Les secrets de Paris.

L'hôtel de Jenny l'ouvrière.

On ne saurait trop s'intéresser aux petites ouvrières. C'est la gracieuse et pittoresque animation de nos grandes villes. Elles sont jolies, pour la plupart, et savent d'un rien, d'un bout de ruban coquettement posé sur leurs cheveux, comme d'un simple bouquet de violettes à leur corsage, se rendre plus jolies encore. Elles sont gaies et bonnes, ayant toujours la chanson aux lèvres et s'attendrissent volontiers.
Elles sont courageuses. Leur tâche est souvent ingrate, fatiguante et mal payée.
Leur sort est particulièrement digne d'intérêt, surtout quand elles vivent seules, et c'est le plus grand nombre.
Chaque jour, on en voit arriver de leur province, pour chercher du travail dans la capitale.
D'autres qui y habitaient déjà, en famille, se trouvent tout à coup, à la suite de quelque deuil, dans le plus complet isolement.
Des dangers nombreux les guettent. Partout la curiosité, l'oisiveté, l'hypocrisie et le vice tendent des pièges à leur naïveté.

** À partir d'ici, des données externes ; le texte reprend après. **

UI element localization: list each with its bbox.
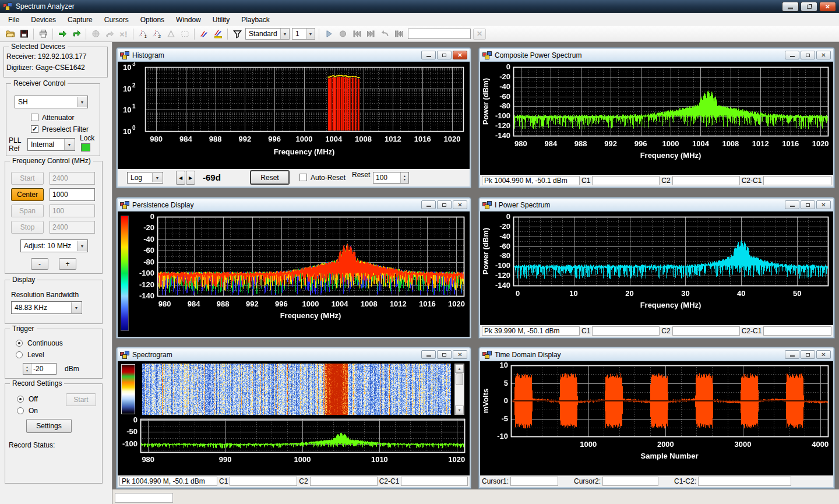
chevron-down-icon[interactable]: ▼ [71, 302, 81, 313]
spectrogram-titlebar[interactable]: Spectrogram ✕ [118, 348, 470, 361]
trigger-continuous-radio[interactable] [16, 340, 23, 347]
record-settings-button[interactable]: Settings [26, 419, 72, 433]
timedomain-plot-canvas[interactable] [481, 362, 833, 475]
minimize-button[interactable] [785, 350, 799, 359]
minimize-button[interactable] [782, 2, 799, 12]
histogram-titlebar[interactable]: Histogram ✕ [118, 49, 470, 62]
trigger-level-label: Level [27, 351, 44, 359]
preset-combo[interactable]: Standard▼ [245, 28, 290, 40]
ipower-titlebar[interactable]: I Power Spectrum ✕ [480, 199, 833, 212]
menu-options[interactable]: Options [135, 13, 170, 26]
restore-button[interactable] [437, 200, 452, 209]
scroll-down-icon[interactable]: ▼ [455, 406, 464, 414]
center-button[interactable]: Center [11, 188, 44, 201]
menu-playback[interactable]: Playback [235, 13, 276, 26]
offset-left-button[interactable]: ◀ [176, 171, 185, 185]
menu-cursors[interactable]: Cursors [98, 13, 135, 26]
zoom-trace-button[interactable] [197, 27, 211, 40]
chevron-down-icon[interactable]: ▼ [306, 29, 315, 39]
record-on-radio[interactable] [17, 407, 24, 414]
chevron-down-icon[interactable]: ▼ [77, 97, 87, 107]
record-status-label: Record Status: [9, 441, 55, 449]
rbw-combo[interactable]: 48.83 KHz▼ [11, 301, 82, 314]
restore-button[interactable] [801, 51, 815, 59]
preset-value: Standard [249, 30, 277, 38]
app-title: Spectrum Analyzer [16, 2, 75, 10]
increment-button[interactable]: + [59, 258, 76, 270]
zoom-trace-baseline-button[interactable] [211, 27, 225, 40]
chevron-down-icon[interactable]: ▼ [152, 173, 162, 182]
trigger-level-radio[interactable] [16, 351, 23, 358]
restore-button[interactable] [437, 51, 452, 59]
print-button[interactable] [36, 27, 50, 40]
minimize-button[interactable] [785, 51, 799, 59]
cursor-1-button[interactable]: 1 [136, 27, 150, 40]
composite-titlebar[interactable]: Composite Power Spectrum ✕ [480, 49, 833, 62]
trigger-level-spinner[interactable]: ▲▼ -20 [23, 363, 57, 375]
clear-filter-button[interactable] [230, 27, 244, 40]
auto-reset-checkbox[interactable] [299, 174, 307, 181]
count-combo[interactable]: 1▼ [292, 28, 315, 40]
save-button[interactable] [17, 27, 31, 40]
timedomain-titlebar[interactable]: Time Domain Display ✕ [480, 348, 833, 361]
chevron-down-icon[interactable]: ▼ [280, 29, 289, 39]
window-title: Persistence Display [132, 201, 193, 209]
receiver-mode-combo[interactable]: SH▼ [15, 96, 88, 108]
minimize-button[interactable] [421, 350, 436, 359]
pll-ref-combo[interactable]: Internal▼ [27, 138, 75, 151]
restore-button[interactable] [437, 350, 452, 359]
menu-devices[interactable]: Devices [25, 13, 62, 26]
center-field[interactable]: 1000 [50, 188, 95, 201]
restore-button[interactable] [801, 2, 817, 12]
app-titlebar[interactable]: Spectrum Analyzer ✕ [0, 0, 839, 13]
close-button[interactable]: ✕ [819, 2, 836, 12]
spinner-arrows[interactable]: ▲▼ [400, 172, 408, 183]
minimized-window-stub[interactable] [115, 493, 173, 503]
fit-button-disabled [164, 27, 178, 40]
preselect-filter-checkbox[interactable]: ✓ [31, 125, 38, 133]
menu-file[interactable]: File [2, 13, 25, 26]
minimize-button[interactable] [421, 51, 436, 59]
decrement-button[interactable]: - [31, 258, 48, 270]
persistence-plot-canvas[interactable] [132, 212, 468, 336]
scrollbar-thumb[interactable] [456, 373, 463, 385]
loop-capture-button[interactable] [69, 27, 83, 40]
restore-button[interactable] [801, 350, 815, 359]
persistence-titlebar[interactable]: Persistence Display ✕ [118, 199, 470, 212]
minimize-button[interactable] [421, 200, 436, 209]
spectrogram-spectrum-canvas[interactable] [118, 417, 469, 474]
composite-spectrum-plot-canvas[interactable] [481, 62, 833, 174]
reset-count-spinner[interactable]: 100 ▲▼ [373, 172, 409, 184]
menu-window[interactable]: Window [170, 13, 207, 26]
close-button[interactable]: ✕ [816, 51, 831, 59]
close-button[interactable]: ✕ [816, 350, 831, 359]
histogram-scale-combo[interactable]: Log▼ [127, 172, 163, 184]
close-button[interactable]: ✕ [453, 350, 467, 359]
spectrogram-scrollbar[interactable]: ▲ ▼ [454, 364, 464, 415]
spinner-arrows[interactable]: ▲▼ [23, 364, 31, 374]
run-button[interactable] [55, 27, 69, 40]
restore-button[interactable] [801, 200, 815, 209]
close-button[interactable]: ✕ [816, 200, 831, 209]
close-button[interactable]: ✕ [453, 51, 467, 59]
open-button[interactable] [3, 27, 17, 40]
scroll-up-icon[interactable]: ▲ [455, 364, 464, 373]
histogram-plot-canvas[interactable] [118, 62, 469, 168]
attenuator-checkbox[interactable] [31, 114, 38, 121]
stop-field: 2400 [50, 221, 95, 234]
spectrogram-heatmap-canvas[interactable] [142, 364, 451, 415]
playback-file-field[interactable] [408, 29, 471, 39]
chevron-down-icon[interactable]: ▼ [77, 241, 87, 251]
ipower-plot-canvas[interactable] [481, 212, 833, 325]
chevron-down-icon[interactable]: ▼ [64, 139, 74, 150]
reset-button[interactable]: Reset [251, 171, 289, 184]
menu-capture[interactable]: Capture [62, 13, 98, 26]
play-button[interactable] [322, 27, 336, 40]
adjust-step-combo[interactable]: Adjust: 10 MHz▼ [20, 239, 88, 252]
menu-utility[interactable]: Utility [207, 13, 235, 26]
close-button[interactable]: ✕ [453, 200, 467, 209]
offset-right-button[interactable]: ▶ [186, 171, 195, 185]
cursor-2-button[interactable]: 2 [150, 27, 164, 40]
record-off-radio[interactable] [17, 396, 24, 403]
minimize-button[interactable] [785, 200, 799, 209]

Un bon conseil qu'il faut suivre.

Longtemps l'insalubre et triste mansarde trop coûteuse pour leur bourse, où elles se réfugiaient une fois leur besogne accomplie, contribua à les dégoûter vite de la vie monotone qu'elles menaient.
Il n'en est plus de même aujourd'hui, à Paris tout au moins, et l'exemple sera suivi dans les autres villes.
Si elles savent s'y prendre et écouter de sages conseils, elles pourront se faire, à très bon marché, une existence confortable en un milieu honnête et gai, où elles ne se trouvent plus isolées.
Ce n'était pas tout, en effet, de mettre en romance Jenny et Mimi Pinson. Mieux valait encore s'occuper d'elles pratiquement et chercher à leur rendre la vie plus douce.
C'est dans ce but qu'a été crée tout récemment, à Paris, un hôtel meublé des mieux compris, où les ouvrières vivant seules, jeunes filles ou veuves, peuvent habiter dans des conditions satisfaisantes d'hygiène, de protection et aussi de bon marché.

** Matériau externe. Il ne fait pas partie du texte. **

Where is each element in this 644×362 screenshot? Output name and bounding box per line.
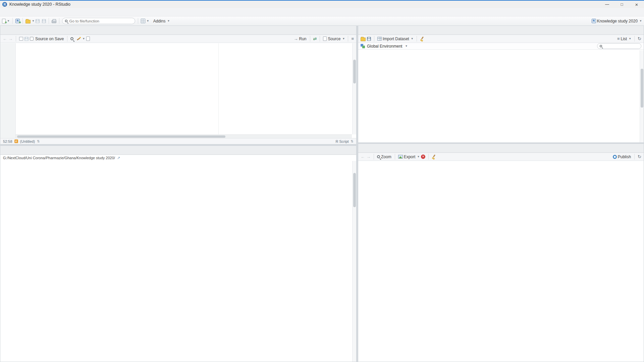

Plusieurs legs charitables ont permis cette oeuvre utile. La France n'a fait là, d'ailleurs, que suivre l'exemple de l'Allemagne et de l'Angleterre.

La revanche de Montmartre.

Ne médisons pas de Montmartre. Si sa butte légendaire est devenue synonyme de bohème et de tapageuse gaîté, c'est elle aussi qui aujourd'hui donne asile, sérieux et calme, à Melles les ouvrières.
A la rencontre des rues Carpeaux et des Grandes Carrières, voici, sur un vaste emplacement de plus de 500 mètres, une magnifique maison des cinq étages.
Une plaque de marbre porte ces mots, en lettres étincellantes:
                  Hôtel pour jeunes filles et dames seules.
Cet hôtel est spacieux et gai. Le soleil y entre à pleines fenêtres de tous côtés.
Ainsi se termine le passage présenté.